Uma derrota em democracia

Por Inácio Natividade
Sol Português

A democracia americana foi edificada por forma a que os derrotados acatem o resultado da expressão da vontade eleitoral nos 50 estados da união conhecida por Estados Unidos da América. O Presidente não é eleito pelo voto directo, mas por uma instituição chamada colégio eleitoral, bastando pela lei que o vencedor chegue a 270 votos para ser eleito. Os derrotados podem ficar tristes, desconsolados e inconformados, mas no fim acatam a vontade do povo.

Seria um modelo perfeito, não surgisse alguém com a têmpera de Donald Trump que recusa reconhecer o resultado eleitoral, o que a priori põe em causa a democracia. Trump até ao momento não quer assumir as projecções dos Estados que dão vitória a Biden, rompendo com uma tradição em que o perdedor reconhece a derrota e oferece a sua colaboração ao Presidente eleito.

Nada extraordinário num autocrata populista, averso a factos e que cultivou verdades alternativas tal como todos os fascistas operam, acreditando apenas no que pensam e no que lhes sai da boca. Colocou na sua mente que se ele perdeu, a democracia também perdeu. Deve ser desacreditada.

Acredito piamente que Donald Trump sofra de problemas de foro psíquico-mental graves. Um homem perigoso, que transformou o partido Republicano num culto onde ele é a figura principal e orador.

Além do mais, radicalizou ideologicamente o partido Republicano com a adesão de seres descerebrados que apenas acatam a vontade do próprio Trump. Com a espinha dorsal formada de neo-nazistas, neo-fascistas e supremacistas brancos, tornaram-se comuns os confrontos e as agressões físicas e, alegadamente, mesmo assassinatos politicamente motivados de apoiantes de Donald Trump contra as minorias étnicas.

Não posso afirmar que todas as pessoas que votaram em Trump sejam necessariamente estúpidas ou desonestas. Houve muita gente honesta a deixar-se levar em cantigas e na onda enganadora de conotar os Democratas com o socialismo e o comunismo. Pessoas que votaram em causas e não em Trump.

Trump deve deixar de actuar como totalitarista e deixar a democracia americana florir.

Após a certificação dos votos não pode haver dois eleitos no resultado final da contenda. Donal Trump sabe-o, por isso, usando de artimanhas, vem alegando fraude eleitoral na intentona de interromper a contagem dos votos.

Falta apenas a certificação dos resultados, com cada estado a dar os resultado final. O processo leva algumas semanas, com cada condado a certificar os resultados da sua região e a enviá-los às autoridades eleitorais estaduais num prazo que varia de local para local.

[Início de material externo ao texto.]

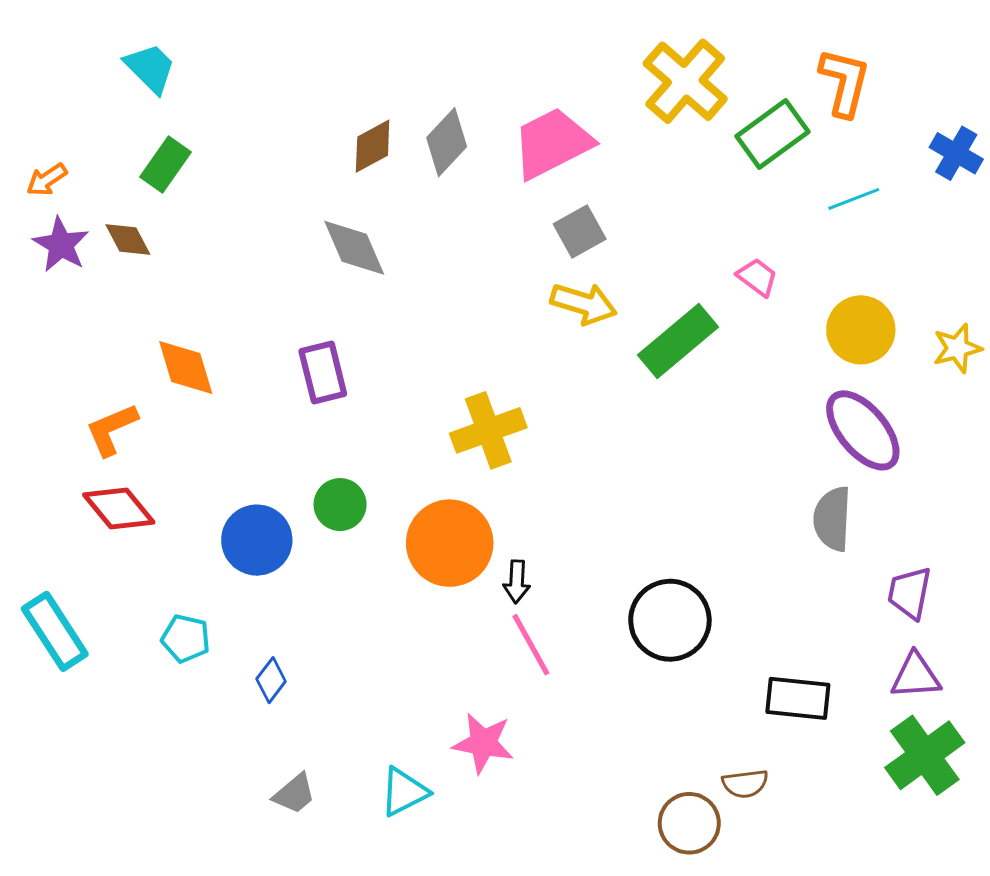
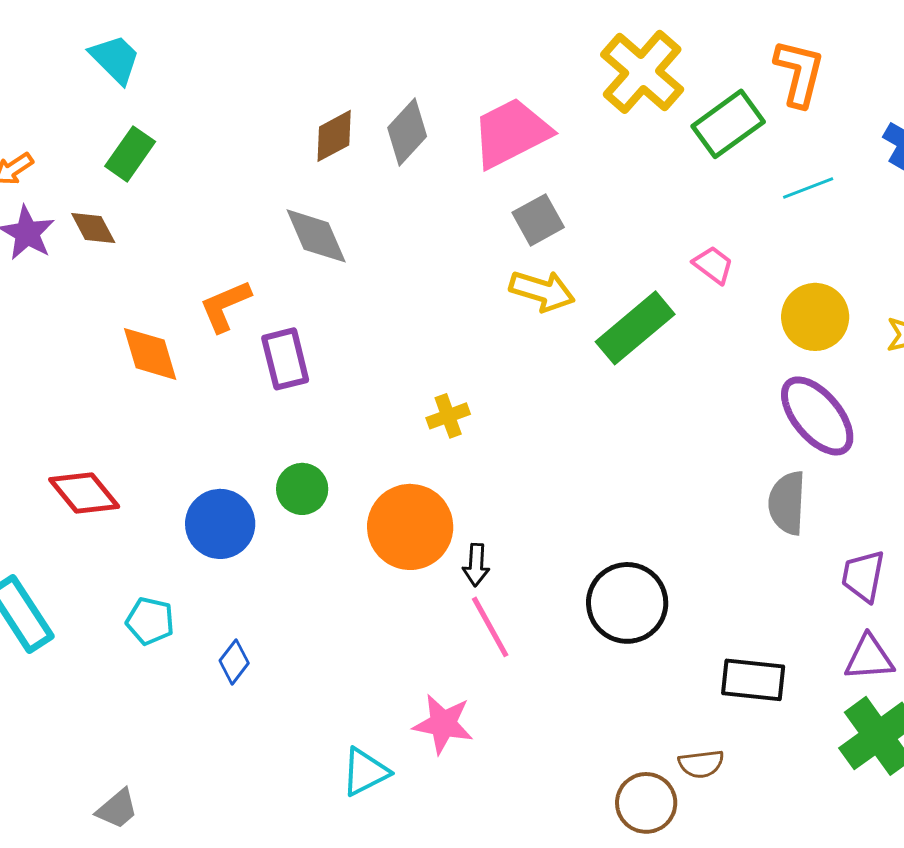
orange L-shape: (112, 429) -> (225, 306), moved
yellow cross: (488, 430) -> (448, 416), size x0.6
gray trapezoid: (294, 794) -> (117, 809), moved

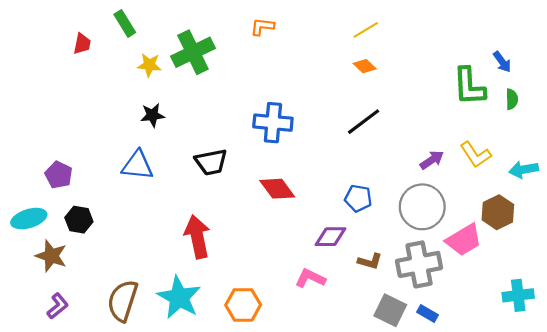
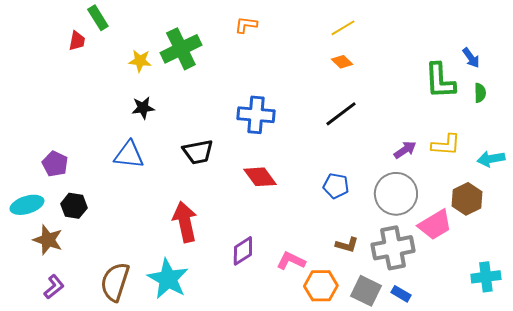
green rectangle: (125, 23) -> (98, 18), moved
yellow L-shape: (476, 155) -> (446, 145), turned -52
purple diamond: (331, 237) -> (243, 251), moved, turned -32
orange hexagon: (243, 305) -> (321, 286), moved

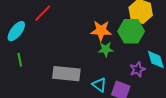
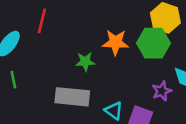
red line: (43, 13) -> (42, 21), turned -30
green star: (106, 49) -> (85, 62), moved

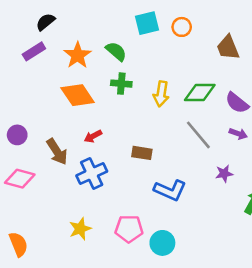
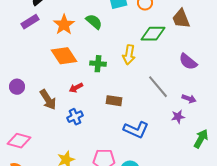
green cross: (121, 84) -> (98, 64), moved
green diamond: (200, 93) -> (153, 34), moved
purple arrow: (238, 134) -> (189, 99), moved
blue cross: (92, 174) -> (75, 117), size x0.7
pink diamond: (20, 179) -> (19, 141), moved

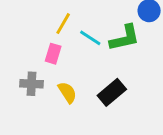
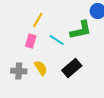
cyan line: (90, 38) -> (57, 40), moved
gray cross: (32, 84) -> (19, 71), moved

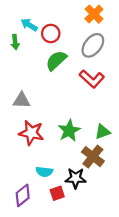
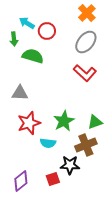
green semicircle: (56, 60) -> (33, 56), moved, turned 60
red star: (31, 133) -> (29, 123), turned -30
brown cross: (93, 157) -> (86, 145), turned 30
cyan semicircle: (44, 172) -> (48, 143), moved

Muitos dos Estados já concluíram esse processo, mas em muitos o período de certificação permanece aberto.

Postscriptum

Qualquer movimento de cariz populista e nacionalista é reconhecido pela sua retórica racista e xenófoba. Quando na oposição política, faz muito ruído, aglutina emoções e massifica mentiras contra o poder constituído, mas chegado ao poder frustra as expectativas e, dada a sua natureza de cariz totalitária, recusa-se a abandonar o poder.

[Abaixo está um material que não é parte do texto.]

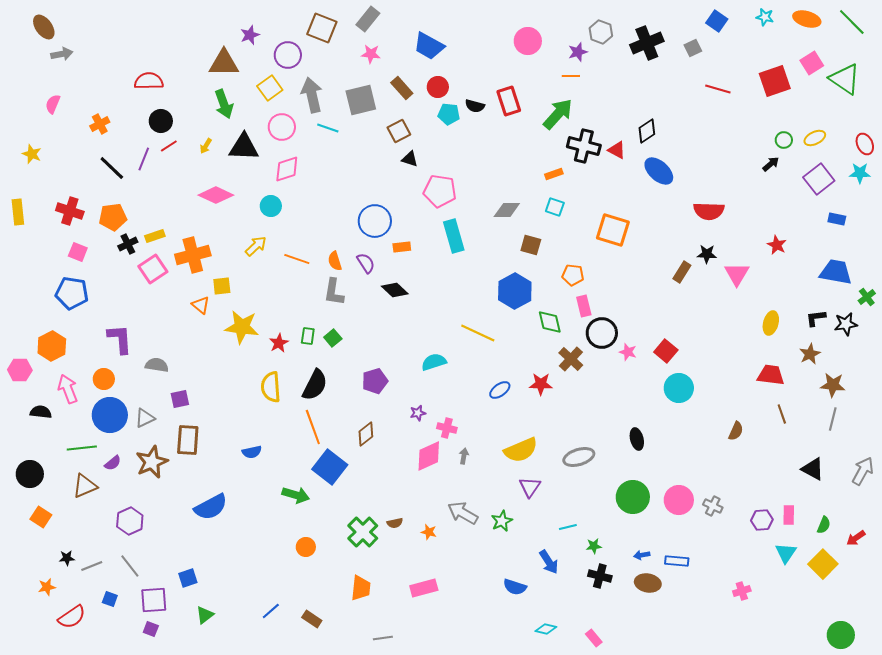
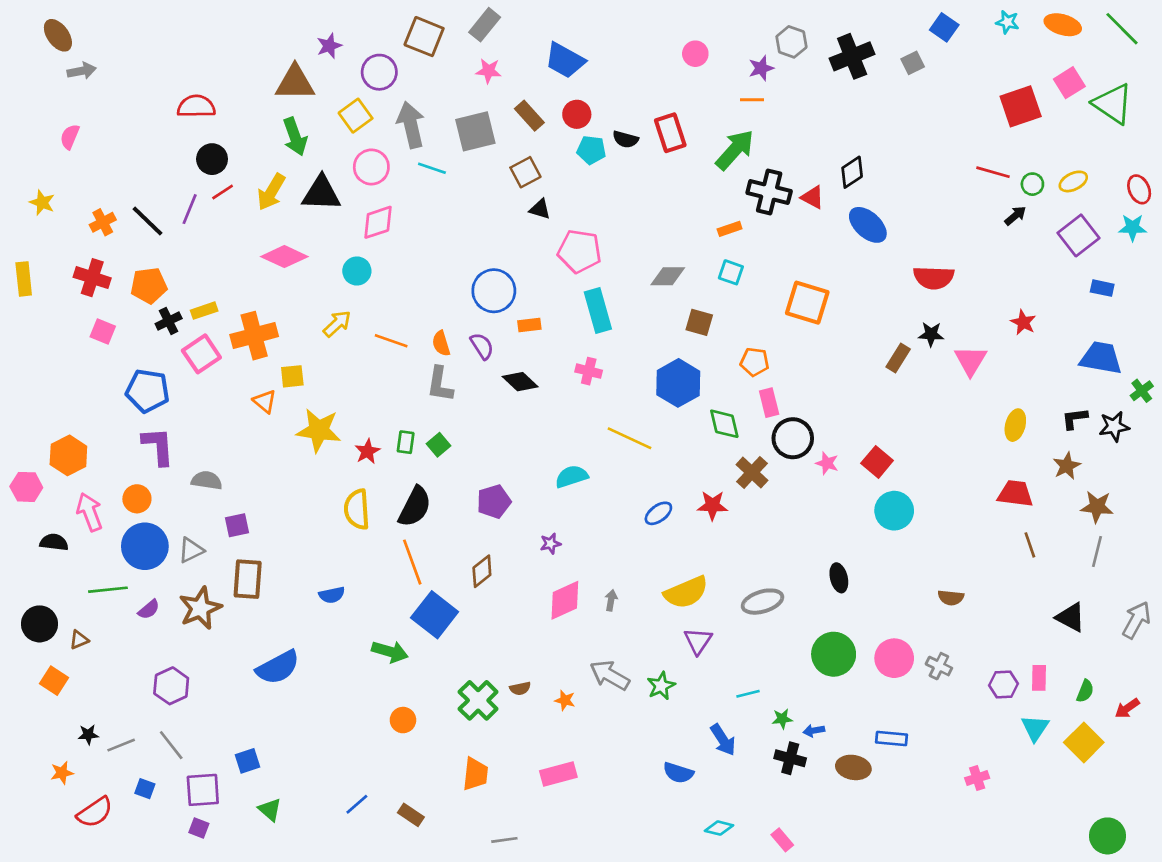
pink circle: (528, 41) -> (695, 54), size x0.7
red line: (718, 89) -> (993, 172), moved
orange cross: (100, 124) -> (103, 222), moved
yellow arrow: (206, 146) -> (271, 192), size x1.8
blue pentagon: (72, 293) -> (147, 391), moved
pink cross: (447, 428) -> (589, 371), moved
brown semicircle: (736, 431) -> (951, 598), moved, turned 72
brown triangle: (85, 486) -> (79, 640), moved, size x0.6
blue arrow: (642, 555) -> (814, 731), moved
green triangle: (205, 615) -> (270, 810), turned -42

Foi assim na Alemanha de Hitler, de 1933 a 1955 com o nacional socialismo, ideologia do nazismo, na Itália fascista de Mussolini, de 1922 a 1943, na Espanha fascista de Franco, de 1935 a 1975, e no Portugal colonial fascista de Salazar.

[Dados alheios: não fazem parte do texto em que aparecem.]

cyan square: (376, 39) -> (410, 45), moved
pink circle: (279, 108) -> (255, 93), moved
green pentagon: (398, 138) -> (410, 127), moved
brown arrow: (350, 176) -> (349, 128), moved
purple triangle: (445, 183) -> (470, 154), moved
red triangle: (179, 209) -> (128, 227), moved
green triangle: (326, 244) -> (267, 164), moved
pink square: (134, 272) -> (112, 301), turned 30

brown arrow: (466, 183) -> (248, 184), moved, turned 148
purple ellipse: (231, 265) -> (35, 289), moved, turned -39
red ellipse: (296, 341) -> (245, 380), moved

A política não é emoção. Deve haver uma plataforma política, económica e social que faça mover corações e o discernimento político. Quando os movimentos populistas surgem, as democracias correm perigo dada a sua incompatibilidade com as regras de jogo da democracia.

O populismo de Donald Trump teve tudo para dar errado. O proteccionismo económico e a ruptura com organizações internacionais em prol de um culto interno à sua personalidade são evidencias de que o país caminhava para um fanatismo ideológico e seus lunáticos sem retorno à vista.

O que sucedeu nos países europeus acima citados, embora em épocas diferentes – refiro-me ao historial de guerra e violência – leva-me a colocá-los em paralelo ao estado de ânimo da ascensão do populismo e intolerância racial e política na América de Trump. O final seria sempre o desastre e a queda de uma presidência que apenas cederia a coerção, violência ou guerra.